Kerry James Marshall: Emphasizing the Mundane Over the Remarkable
Tags for: Kerry James Marshall: Emphasizing the Mundane Over the Remarkable
Blog Post
Exhibitions
July 13, 2018
Over the last 35 years, Kerry James Marshall (American, born 1955) has created groundbreaking work that gives visibility to narratives centered on African American identity. Through his paintings, Marshall has become one of the most acclaimed and influential artists of his generation, offering alternative narratives to the ones he studied in art history survey books.
The show is anchored by a monumental 12-panel woodcut print from 1999 that takes the viewer from an aerial perspective of an suburban grid into the intimate setting of a home. An array of drawings of smaller scale, spanning the arc of Marshall’s career, complement the woodcut and emphasize the seminal artist’s ongoing investigations of private and public space.
Why are works on paper the focus of this exhibition?

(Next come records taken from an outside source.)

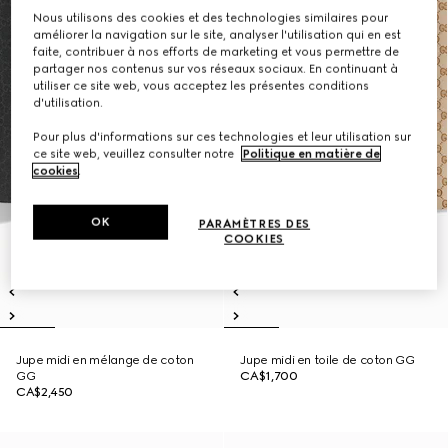
Nous utilisons des cookies et des technologies similaires pour
améliorer la navigation sur le site, analyser l'utilisation qui en est
faite, contribuer à nos efforts de marketing et vous permettre de
partager nos contenus sur vos réseaux sociaux. En continuant à
utiliser ce site web, vous acceptez les présentes conditions
d'utilisation.
Pour plus d'informations sur ces technologies et leur utilisation sur
ce site web, veuillez consulter notre
Politique en matière de
cookies
.
OK
PARAMÈTRES DES
COOKIES
Jupe midi en mélange de coton
Jupe midi en toile de coton GG
GG
CA$1,700
CA$2,450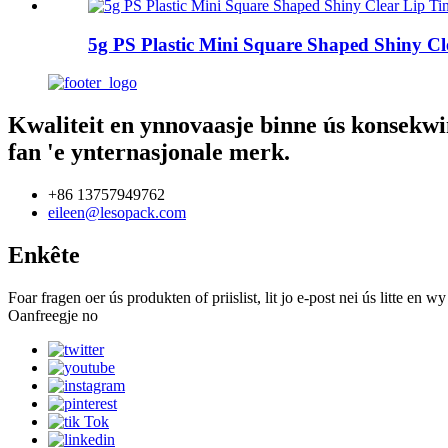
5g PS Plastic Mini Square Shaped Shiny C
Kwaliteit en ynnovaasje binne ús konsekwi
fan 'e ynternasjonale merk.
+86 13757949762
eileen@lesopack.com
Enkête
Foar fragen oer ús produkten of priislist, lit jo e-post nei ús litte en
Oanfreegje no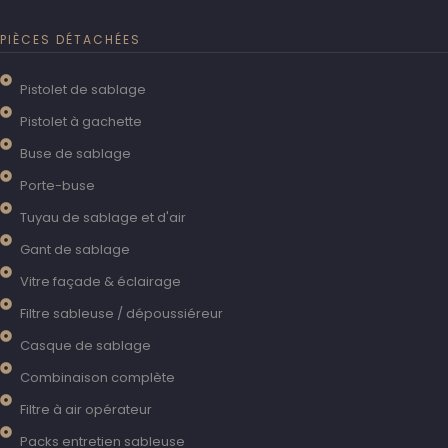
PIÈCES DÉTACHÉES
Pistolet de sablage
Pistolet à gachette
Buse de sablage
Porte-buse
Tuyau de sablage et d'air
Gant de sablage
Vitre façade & éclairage
Filtre sableuse / dépoussiéreur
Casque de sablage
Combinaison complète
Filtre à air opérateur
Packs entretien sableuse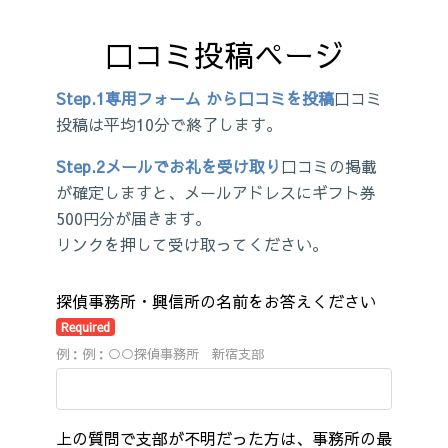
口コミ投稿ページ
Step.1
専用フォーム から口コミを投稿
口コミ
投稿は平均10分で終了します。
Step.2
メールでお礼を受け取り
口コミの掲載
が確定しますと、メールアドレスにギフト券
500円分が届きます。
リンクを押して受け取ってください。
探偵事務所・興信所の名前をお答えください
Required
例：例：○○探偵事務所 新宿支部
上の質問で支部が不明だった方は、事務所の最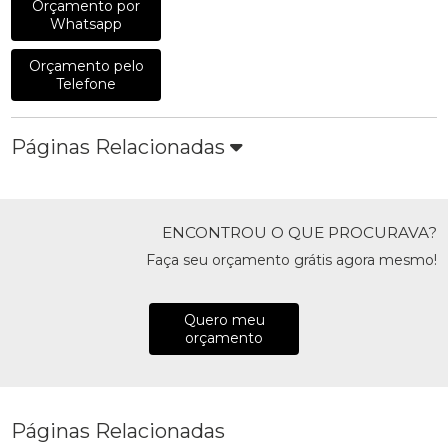
Orçamento por
Whatsapp
Orçamento pelo
Telefone
Páginas Relacionadas
ENCONTROU O QUE PROCURAVA?
Faça seu orçamento grátis agora mesmo!
Quero meu
orçamento
Páginas Relacionadas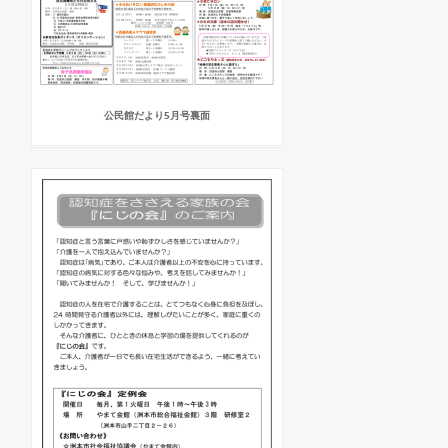
公民館だより5月号裏面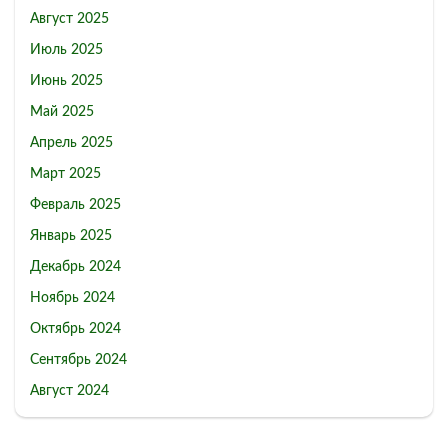
Август 2025
Июль 2025
Июнь 2025
Май 2025
Апрель 2025
Март 2025
Февраль 2025
Январь 2025
Декабрь 2024
Ноябрь 2024
Октябрь 2024
Сентябрь 2024
Август 2024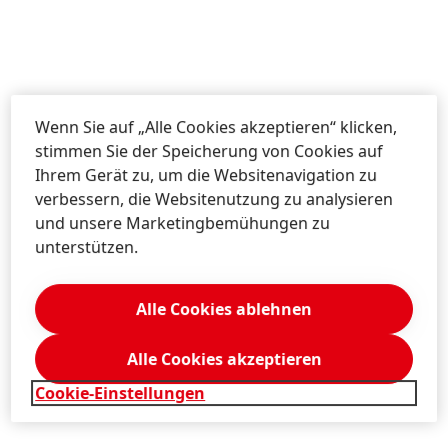
Wenn Sie auf „Alle Cookies akzeptieren“ klicken,
stimmen Sie der Speicherung von Cookies auf
Wie eine Musikerin, die Noten
Ihrem Gerät zu, um die Websitenavigation zu
verbessern, die Websitenutzung zu analysieren
aneinanderreiht und so ein Lied
und unsere Marketingbemühungen zu
oder eine Oper komponiert,
unterstützen.
kreiere ich eine harmonische
Zusammensetzung aus
Alle Cookies ablehnen
verschiedenen Duftnoten.
Alle Cookies akzeptieren
Manuela Materne, Senior Parfümeurin bei Henkel
Cookie-Einstellungen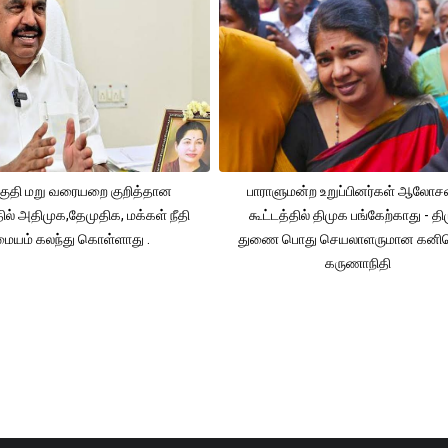
ுதி மறு வரையறை குறித்தான
பாராளுமன்ற உறுப்பினர்கள் ஆலோ
தில் அதிமுக,தேமுதிக, மக்கள் நீதி
கூட்டத்தில் திமுக பங்கேற்காது - த
மையம் கலந்து கொள்ளாது .
துணை பொது செயலாளருமான கனி
கருணாநிதி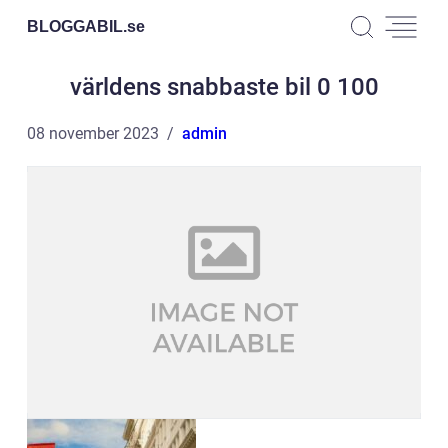
BLOGGABIL.
se
världens snabbaste bil 0 100
08 november 2023
admin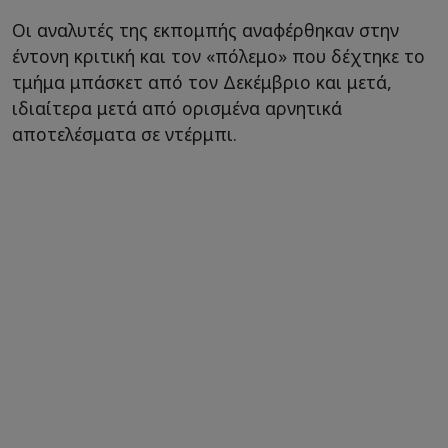
Οι αναλυτές της εκπομπής αναφέρθηκαν στην
έντονη κριτική και τον «πόλεμο» που δέχτηκε το
τμήμα μπάσκετ από τον Δεκέμβριο και μετά,
ιδιαίτερα μετά από ορισμένα αρνητικά
αποτελέσματα σε ντέρμπι.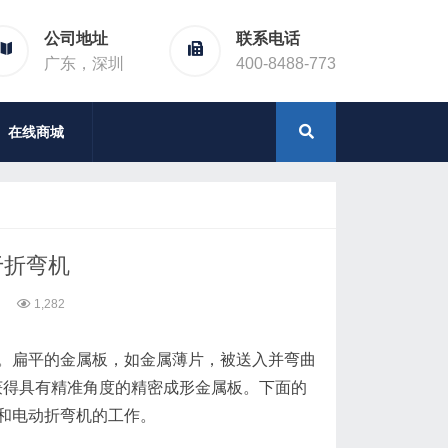
公司地址
联系电话
广东，深圳
400-8488-773
在线商城
于折弯机
1,282
扁平的金属板，如金属薄片，被送入并弯曲
获得具有精准角度的精密成形金属板。下面的
和电动折弯机的工作。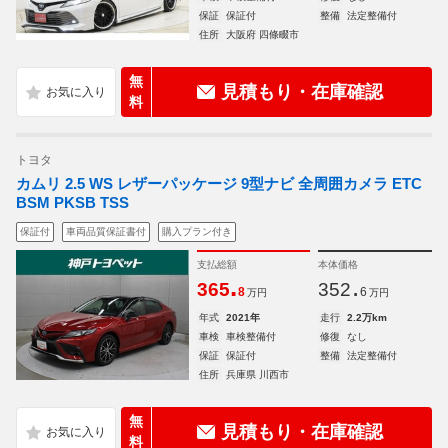
保証
保証付
整備
法定整備付
住所
大阪府 四條畷市
無
見積もり・在庫確認
料
トヨタ
カムリ 2.5 WS レザーパッケージ 9型ナビ 全周囲カメラ ETC
BSM PKSB TSS
保証付
車両品質保証書付
購入プラン付き
支払総額
本体価格
.
.
365
352
8
6
万円
万円
年式
2021年
走行
2.2万km
車検
車検整備付
修復
なし
保証
保証付
整備
法定整備付
住所
兵庫県 川西市
無
見積もり・在庫確認
料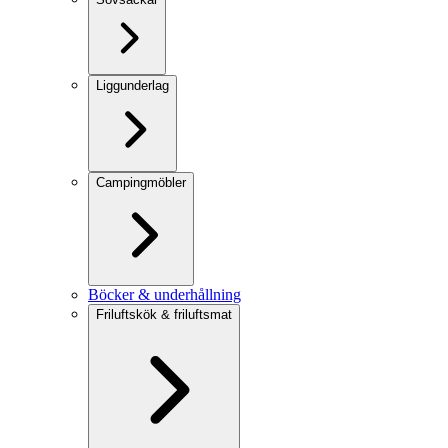
Liggunderlag
Campingmöbler
Böcker & underhållning
Friluftskök & friluftsmat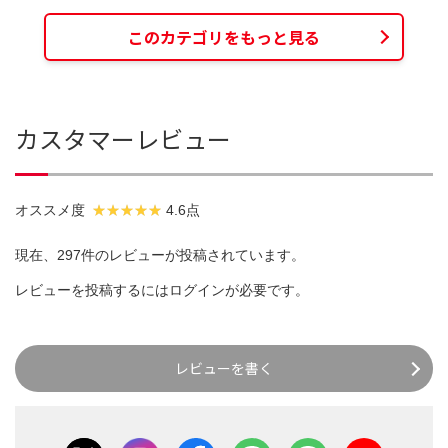
このカテゴリをもっと見る
カスタマーレビュー
オススメ度
4.6点
現在、297件のレビューが投稿されています。
レビューを投稿するには
ログイン
が必要です。
レビューを書く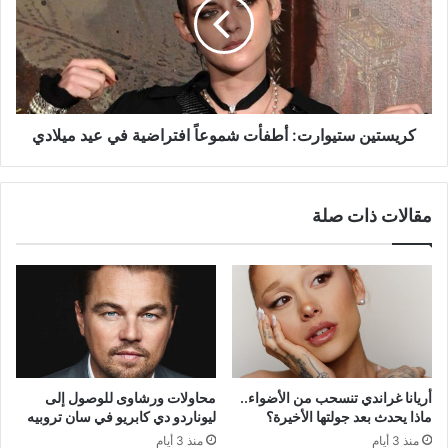
شموعاً
افتراضية
في
عيد
ميلادي
كريستين ستيوارت: أطفأت شموعاً افتراضية في عيد ميلادي
مقالات ذات صلة
أريانا غراندي تنسحب من الأضواء..
محاولات ورشاوى للوصول إلى
ماذا يحدث بعد جولتها الأخيرة؟
ليوناردو دي كابريو في سان تروبيه
منذ 3 أيام
منذ 3 أيام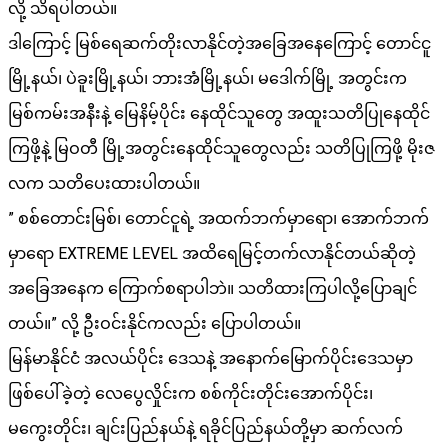
လို့ သိရပါတယ်။
ဒါကြောင့် မြစ်ရေဆက်တိုးလာနိုင်တဲ့အခြေအနေကြောင့် တောင်ငူ
မြို့နယ်၊ ပဲခူးမြို့နယ်၊ ဘားအံမြို့နယ်၊ မဒေါက်မြို့ အတွင်းက
မြစ်ကမ်းအနီးနဲ့ မြေနိမ့်ပိုင်း နေထိုင်သူတွေ အထူးသတိပြုနေထိုင်
ကြဖို့နဲ့ မြဝတီ မြို့အတွင်းနေထိုင်သူတွေလည်း သတိပြုကြဖို့ မိုးဇ
လက သတိပေးထားပါတယ်။
” စစ်တောင်းမြစ်၊ တောင်ငူရဲ့ အထက်ဘက်မှာရော၊ အောက်ဘက်
မှာရော EXTREME LEVEL အထိရေမြင့်တက်လာနိုင်တယ်ဆိုတဲ့
အခြေအနေက ကြောက်စရာပါဘဲ။ သတိထားကြပါလို့ပြောချင်
တယ်။” လို့ ဦးဝင်းနိုင်ကလည်း ပြောပါတယ်။
မြန်မာနိုင်ငံ အလယ်ပိုင်း ဒေသနဲ့ အနောက်မြောက်ပိုင်းဒေသမှာ
ဖြစ်ပေါ်ခဲ့တဲ့ လေပွေလှိုင်းက စစ်ကိုင်းတိုင်းအောက်ပိုင်း၊
မကွေးတိုင်း၊ ချင်းပြည်နယ်နဲ့ ရခိုင်ပြည်နယ်တို့မှာ ဆက်လက်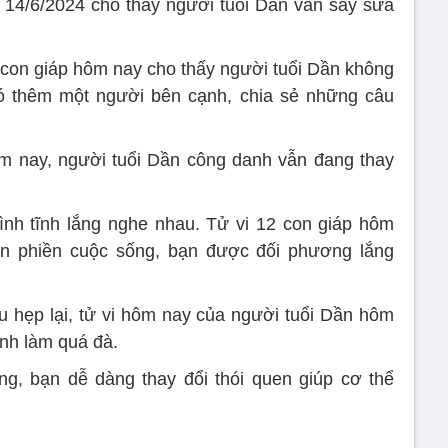
 14/6/2024 cho thấy người tuổi Dần vẫn say sưa
 con giáp hôm nay cho thấy người tuổi Dần không
ó thêm một người bên cạnh, chia sẻ những câu
ôm nay, người tuổi Dần công danh vẫn đang thay
ình tĩnh lắng nghe nhau. Tử vi 12 con giáp hôm
n phiền cuộc sống, bạn được đối phương lắng
hu hẹp lại, tử vi hôm nay của người tuổi Dần hôm
ánh làm quá đà.
g, bạn dễ dàng thay đổi thói quen giúp cơ thể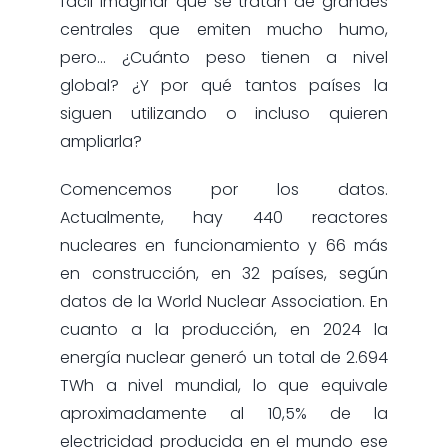
fácil imaginar que se tratan de grandes
centrales que emiten mucho humo,
pero… ¿Cuánto peso tienen a nivel
global? ¿Y por qué tantos países la
siguen utilizando o incluso quieren
ampliarla?
Comencemos por los datos.
Actualmente, hay 440 reactores
nucleares en funcionamiento y 66 más
en construcción, en 32 países, según
datos de la World Nuclear Association. En
cuanto a la producción, en 2024 la
energía nuclear generó un total de 2.694
TWh a nivel mundial, lo que equivale
aproximadamente al 10,5% de la
electricidad producida en el mundo ese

Marshall’s deep and wide-ranging knowledge of art history is evident in his work across a variety of media. His drawings in particular reveal his reliance on techniques associated with Old Master traditions, even as his art questions many of the ideals that those traditions support.
A series of close-up studies of hands directly relates to the long tradition of anatomical studies through which artists since the Renaissance have attempted to develop a lifelike depiction of the human figure and to refine certain gestures and poses.
The two versions of Untitled (Study for Sofa Girl) from 2014 show Marshall developing a composition by experimenting with different line types and textures and by adjusting the placement of his subject’s limbs as she reclines.
Across the iterations of Untitled (Stono Drawing) from 2012, Marshall varies his handling of light and shadow — the classical chiaroscuro technique — in relation to the tonalities of the figures’ skin. An architectural schematic reveals his meticulousness in mapping spatial perspective — another age-old strategy associated with classical representation — to frame the elements in the composition.
How does the 12-panel woodcut exemplify Marshall’s ideas on the “counter-archive”?
The woodcut unfolds in a cinematic progression from left to right, taking us from a bird’s-eye view of a suburban grid, past the façade of a building adorned with a window box of flowers, and into an apartment where six black men casually socialize in a pink-walled living room. The scene is plain in nature and quiet in tenor.
“All my life I’ve been expected to acknowledge the power and beauty of pictures made by white artists that have only white people in them; I think it’s only reasonable to ask other people to do the same vis-à-vis paintings that have only black figures in them. That is part of the counter-archive that I’m seeking to establish in my work.” -Kerry James Marshall¹
Marshall goes on to make a subtle qualification to the notion of a counter-archive: “In fact . . . my work is not an argument against anything; it is an argument for something else.”²
The year Marshall completed the work, he noted that in contrast to images that present African American men “as somehow threatening, somehow violent, somehow irresponsible, somehow nihilistic and alienated,” he wanted “to show that representations of African Americans can be incredibly mundane, that they can be ordinary and they don’t have to be event-filled or anxiety-laden or about political activism. They can just be a picture. Period.”³
By emphasizing the mundane over the remarkable, Marshall creates a picture with which his viewers are likely familiar and into which they can easily project themselves. This invitation is reiterated in the work’s size and the scale of the imagery, which relates to that of a human body and thus allows for a physical correspondence between the viewer and the figures.
Kerry James Marshall: Rythm Mastr at the Cleveland Public Library
June 9–October 21
Main Library, lower level
In conjunction with Kerry James Marshall: Works on Paper, a selection of works from Marshall’s ongoing comic series Rythm Mastr (1999) are on view at the downtown branch of the Cleveland Public Library. In these prints, he animates the history and mythology represented by traditional African sculpture, developing an array of black protagonists. This presentation was designed in part as recognition of the role that public libraries played in Marshall’s early formation as an artist.
Dieter Roelstraete, “An Argument for Something Else: Dieter Roelstraete in Conversation with Kerry James Marshall, Chicago, 2012,” in Kerry James Marshall: Painting and Other Stuff, exh. cat., ed. Nav Haq (Antwerp: Ludion, 2014), 28.
Ibid.
Sue Scott, Kerry James Marshall: A Narrative of Everyday, Currents 6, exh. brochure (Orlando, FL: Orlando Museum of Art, 1998–99), n.p. More recently, Marshall has noted that he avoids rendering African American subjects playing jazz or sports because such images “reinforce the feeling that black people are best when they are the most entertaining. I want to undercut that.” See “Kerry James Marshall in Conversation with Angela Choon,” in Kerry James Marshall: Look See, exh. cat. (New York: David Zwirner Books, 2015), 100.